Down to earth — my indoor garden grows

(Originally published October 15, 2014 in EastBayRI newspapers.)

What was it I said about bringing fewer plants back inside for the winter? I seem to have lost my resolve. Weeks ago, when I was on a tear to be tidy I did throw a couple of plants on the compost. They were real stragglers, too unattractively unhealthy to take up precious windowsill space and probably should have been pitched long ago. Nonetheless, I felt virtuous enough to justify deferring decisions about the rest. Now every plant on my deck is like Welcome Back Kotter’s Horshack, with one hand raised to the sky, shouting, “Ooh, ooh, ooh!” and I can’t help but want to pick them all.

I remember mentioning an intention to let go of an enormous angel’s trumpet (Brugmansia) that never bloomed. As if to prove me impatient and mean it’s bedecked with buds now. Not only will it be impossible for me to compost the plant but I’ll have to give it a prime spot on my entry porch—the plantry—instead of sending it straight down cellar into the dark where it belongs for the winter. But won’t I feel lucky in a few weeks when its big, dangling, pale-yellow flowers fill the evening with lemony sweetness?

Speaking of lemony, it’s high time to find windowsill real-estate for citrus plants too. I brought the Key lime (Citrus aurantifolia) inside weeks ago when the night temperatures started to fall into the 50s but I really should offer it to any gardener who turns the thermostat up in the winter instead of layering on sweaters, as I do. Key limes are tropical and would prefer temperatures that hover in the 60s if not 70s. Come to think of it, so would I.

This evening in the plantry
This evening in the plantry

Meyer lemon plants (Citrus ×meyeri) can tolerate more cold—into the 40s—but will do their best winter growing and flowering in the 60s at least. They also want plenty of sun. Unfortunately, the brightest place in my living room happens to be a west-facing corner flanked on one side by our official, but rarely used, front door. I’m on the fence about spending another winter with one out of only two entrances (exits) completely blocked by a spiny behemoth. If it hadn’t set fruit and if nurseries offered trade-ins, I’d have downsized already.

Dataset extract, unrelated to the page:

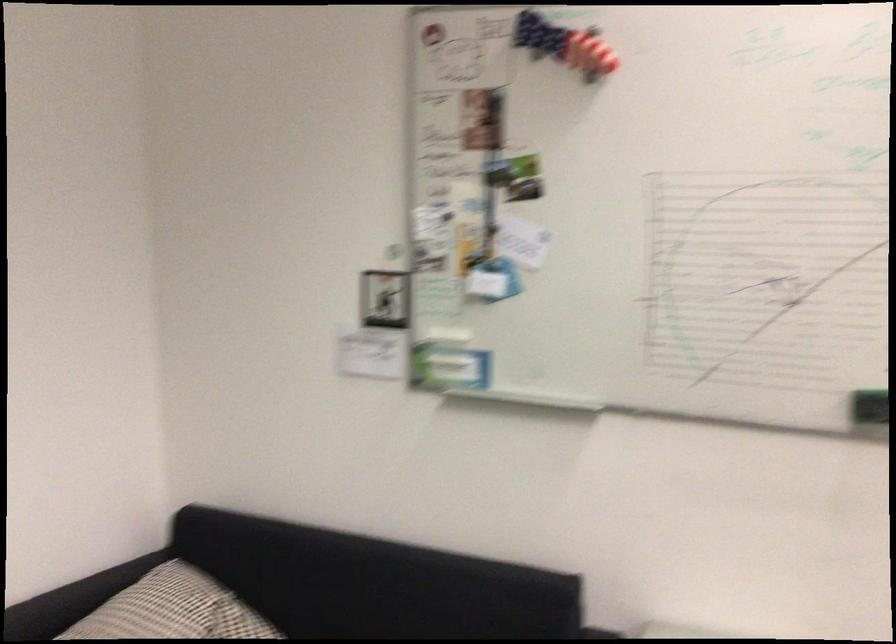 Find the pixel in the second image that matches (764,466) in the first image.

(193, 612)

Gardenia and friend in the plantry
Gardenia and friend in the plantry

My gardenia and sweet olive (Osmanthus fragrans) are also beginning to outgrow their welcome. I remember when the gardenia was just a rooted cutting at Logee’s that I added on impulse to a boxful of tiny begonias (now also huge). It was cutest thing. This winter it will entirely fill our only south-facing window. A small price to pay, I suppose, for dozens of bone-white swirly flowers that scented the backyard all summer long. The sweet olive, which these days stands as tall as a ten-year old, earns its floor space by blooming all winter and not demanding the sunniest window.

Both plants would be perfectly happy out in the plantry but I’m holding every inch of space out there not already taken by the brugmansia for my favorite tender perennial salvia, cuphea, plectranthus, and African blue basil plants. I’ll dig and pot them up just before the first hard frost because for now, they’re still busy blooming, feeding the bees, and calling to migrating hummingbirds. In the meantime, I took a bunch of cuttings so one way or another, every shelf and most of the floor, is spoken for. As long as I can get into (and out of) my indoor garden this winter, I guess I’m pretty OK with that.

What’s changed since I wrote the above: The sweet olive landed in the plantry after all and I’m enjoying how its scent greets us as we pass through. And the south-facing sunbeam in the living room that I earmarked for the gardenia is actually occupied by two cats and a dog. Maybe I won’t bring so many stock plants in after all. Have you moved any of your garden indoors yet? Can you still get through your doors and see out the windows?